June 28, 2005
Fair and Orderly Markets
Posted by Caroline Bradley

The story of Citigroup's trades in European Government bonds last summer seems to have wound up as the Financial Services Authority ordered Citigroup Global Markets Limited (CGML) to pay up a “fine” of £13.9 million (around $25m), made up of a penalty of £4 m and a “relinquishment of profits” of £9,960,860. The details of what the FSA found are here. Traders at CGML decided they had found a neat way to make profits through a combination of buying futures and selling bonds (they called their trading strategy “Dr Evil”). On one day in August 2004 they went too far and found they had to cover short positions by buying bonds at prices lower than those they had just sold them for (what luck! - well, no- people noticed). This behaviour reduced confidence in MTS, the trading platform (no kidding). According to the FSA, the trading strategy was not considered by Compliance, Legal or independent Risk Management at CGML before it was implemented, one of the traders was not not registered with Eurex, so unauthorised trading occurred, and the only market abuse training CGML had held was on 1 December 2001 (although CGML did have some material available about market abuse). The FSA concluded that CGML failed to comply with Principle 2 in failing to act with due skill care and diligence and noted that CGML was making improvements to its compliance procedures. The FSA characterised CGML’s breach as serious, although CGML did not deliberately set out to disrupt the trading platform, and was not reckless. Citigroup's Charles Prince said that:

Citigroup is committed to maintaining the highest standards of business ethics, to advancing best practice leadership in all its businesses and to fostering a culture of compliance that is second to none.

Presumably Prince doesn't mean that Citigroup's culture of compliance last summer was second to none (or perhaps he does).

Well, the embarrassment is probably more significant than the fine (most of the payment is after all disgorgement) but the FSA did a good job of minimising the embarrassment.

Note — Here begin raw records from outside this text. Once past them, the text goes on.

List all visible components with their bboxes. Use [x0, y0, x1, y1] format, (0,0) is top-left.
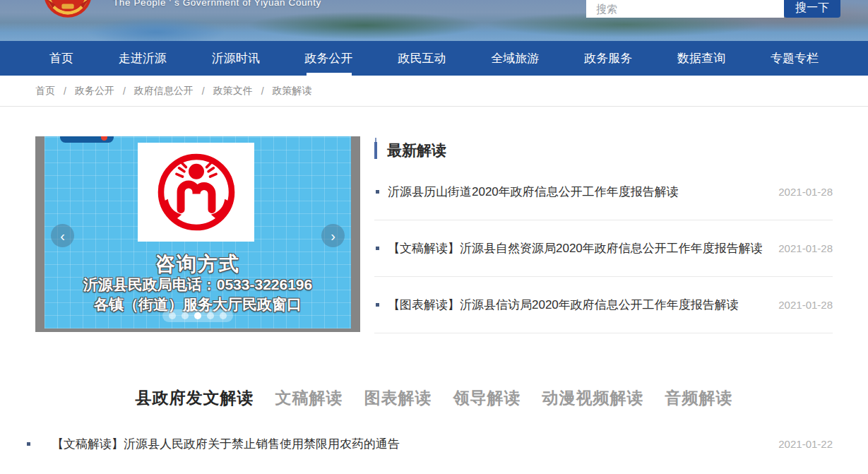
carousel-prev-button[interactable]: ‹ — [51, 224, 74, 247]
list-item[interactable]: 【文稿解读】沂源县人民政府关于禁止销售使用禁限用农药的通告 2021-01-22 — [27, 430, 833, 457]
nav-item-home[interactable]: 首页 — [42, 41, 81, 76]
national-emblem-logo[interactable] — [42, 0, 93, 20]
nav-item-tourism[interactable]: 全域旅游 — [484, 41, 546, 76]
nav-item-public-interaction[interactable]: 政民互动 — [391, 41, 453, 76]
article-title[interactable]: 【文稿解读】沂源县人民政府关于禁止销售使用禁限用农药的通告 — [52, 436, 764, 452]
carousel-dot[interactable] — [207, 312, 214, 319]
carousel-caption-phone: 沂源县民政局电话：0533-3226196 — [44, 275, 351, 295]
carousel-dot[interactable] — [169, 312, 176, 319]
news-date: 2021-01-28 — [778, 186, 833, 198]
list-item[interactable]: 【文稿解读】沂源县自然资源局2020年政府信息公开工作年度报告解读 2021-0… — [374, 220, 833, 277]
tab-chart-interpretation[interactable]: 图表解读 — [364, 387, 432, 409]
news-date: 2021-01-28 — [778, 299, 833, 311]
search-bar: 搜一下 — [586, 0, 840, 18]
nav-item-special-columns[interactable]: 专题专栏 — [763, 41, 826, 76]
news-title[interactable]: 沂源县历山街道2020年政府信息公开工作年度报告解读 — [388, 184, 764, 200]
search-input[interactable] — [586, 0, 784, 18]
article-date: 2021-01-22 — [778, 438, 833, 450]
nav-item-data-query[interactable]: 数据查询 — [670, 41, 732, 76]
main-content: 咨询方式 沂源县民政局电话：0533-3226196 各镇（街道）服务大厅民政窗… — [35, 136, 833, 333]
bullet-icon — [376, 190, 379, 194]
news-title[interactable]: 【图表解读】沂源县信访局2020年政府信息公开工作年度报告解读 — [388, 297, 764, 313]
nav-item-services[interactable]: 政务服务 — [577, 41, 639, 76]
minzheng-logo-icon — [153, 149, 239, 235]
tab-audio-interpretation[interactable]: 音频解读 — [665, 387, 733, 409]
article-list: 【文稿解读】沂源县人民政府关于禁止销售使用禁限用农药的通告 2021-01-22 — [27, 430, 833, 457]
bullet-icon — [376, 303, 379, 307]
section-accent-bar — [374, 142, 377, 159]
tab-county-gov-interpretation[interactable]: 县政府发文解读 — [136, 387, 254, 409]
breadcrumb-separator: / — [261, 85, 264, 97]
carousel-next-button[interactable]: › — [321, 224, 345, 247]
section-title: 最新解读 — [387, 141, 446, 160]
breadcrumb-policy-files[interactable]: 政策文件 — [213, 85, 253, 97]
list-item[interactable]: 【图表解读】沂源县信访局2020年政府信息公开工作年度报告解读 2021-01-… — [374, 277, 833, 333]
breadcrumb-policy-interpretation: 政策解读 — [273, 85, 312, 97]
carousel-dot-active[interactable] — [194, 312, 201, 319]
site-english-title: The People ' s Government of Yiyuan Coun… — [113, 0, 321, 8]
breadcrumb-separator: / — [64, 85, 66, 97]
tab-text-interpretation[interactable]: 文稿解读 — [275, 387, 343, 409]
nav-item-about-yiyuan[interactable]: 走进沂源 — [112, 41, 174, 76]
breadcrumb-separator: / — [123, 85, 126, 97]
carousel: 咨询方式 沂源县民政局电话：0533-3226196 各镇（街道）服务大厅民政窗… — [35, 136, 360, 332]
nav-item-government-affairs[interactable]: 政务公开 — [298, 41, 360, 76]
tab-leader-interpretation[interactable]: 领导解读 — [453, 387, 521, 409]
latest-section-header: 最新解读 — [374, 136, 833, 164]
list-item[interactable]: 沂源县历山街道2020年政府信息公开工作年度报告解读 2021-01-28 — [374, 164, 833, 220]
carousel-slide[interactable]: 咨询方式 沂源县民政局电话：0533-3226196 各镇（街道）服务大厅民政窗… — [44, 136, 351, 328]
breadcrumb-separator: / — [202, 85, 205, 97]
news-title[interactable]: 【文稿解读】沂源县自然资源局2020年政府信息公开工作年度报告解读 — [388, 240, 764, 256]
main-nav: 首页 走进沂源 沂源时讯 政务公开 政民互动 全域旅游 政务服务 数据查询 专题… — [0, 41, 868, 76]
carousel-dot[interactable] — [182, 312, 189, 319]
carousel-dot[interactable] — [220, 312, 227, 319]
breadcrumb-gov-affairs[interactable]: 政务公开 — [75, 85, 114, 97]
bullet-icon — [376, 247, 379, 250]
tab-animation-video-interpretation[interactable]: 动漫视频解读 — [542, 387, 644, 409]
civil-affairs-logo-card — [138, 143, 254, 242]
carousel-caption-title: 咨询方式 — [44, 251, 351, 278]
slide-decoration-dot — [101, 136, 107, 141]
header-banner: The People ' s Government of Yiyuan Coun… — [0, 0, 868, 41]
bullet-icon — [27, 442, 30, 446]
latest-section: 最新解读 沂源县历山街道2020年政府信息公开工作年度报告解读 2021-01-… — [374, 136, 833, 333]
news-date: 2021-01-28 — [778, 242, 833, 254]
breadcrumb-home[interactable]: 首页 — [35, 85, 55, 97]
breadcrumb-gov-info[interactable]: 政府信息公开 — [134, 85, 194, 97]
carousel-dots — [162, 309, 233, 322]
nav-item-yiyuan-news[interactable]: 沂源时讯 — [205, 41, 267, 76]
slide-decoration — [60, 136, 114, 143]
search-button[interactable]: 搜一下 — [784, 0, 840, 18]
breadcrumb: 首页 / 政务公开 / 政府信息公开 / 政策文件 / 政策解读 — [0, 76, 868, 107]
interpretation-tabs: 县政府发文解读 文稿解读 图表解读 领导解读 动漫视频解读 音频解读 — [0, 387, 868, 409]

Perhaps they have been taking the literature on negotiated governance too seriously.

After reading the FSA's Final Notice on the CGML matter I'm struck by the contrast between this decision and the FSA's regular recitation of its commitment to maintaining efficient, orderly and clean markets. Perhaps what they should really be saying is markets that are a little grubby round the edges, but basically clean.